## INFORMATION GIVEN
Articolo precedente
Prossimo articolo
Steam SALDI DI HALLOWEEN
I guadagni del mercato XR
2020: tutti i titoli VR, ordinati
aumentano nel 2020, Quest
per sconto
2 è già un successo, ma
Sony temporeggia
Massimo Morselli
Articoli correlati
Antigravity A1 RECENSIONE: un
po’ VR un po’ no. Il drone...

...

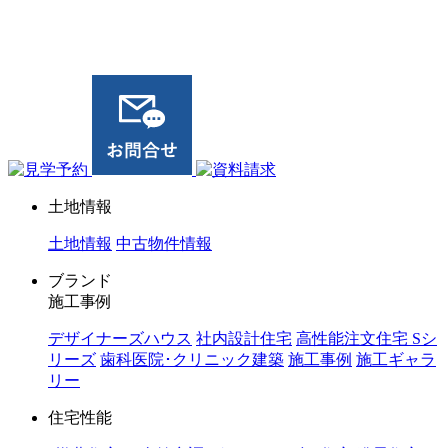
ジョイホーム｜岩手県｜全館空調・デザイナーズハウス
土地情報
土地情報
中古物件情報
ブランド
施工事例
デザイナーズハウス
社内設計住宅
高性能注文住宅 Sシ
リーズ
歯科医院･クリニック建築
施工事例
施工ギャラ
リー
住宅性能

## WORK ITEM
A copy of each line in the data above that holds the string "デザイナーズハウス" is needed.

## TASK ANSWER
ジョイホーム｜岩手県｜全館空調・デザイナーズハウス
デザイナーズハウス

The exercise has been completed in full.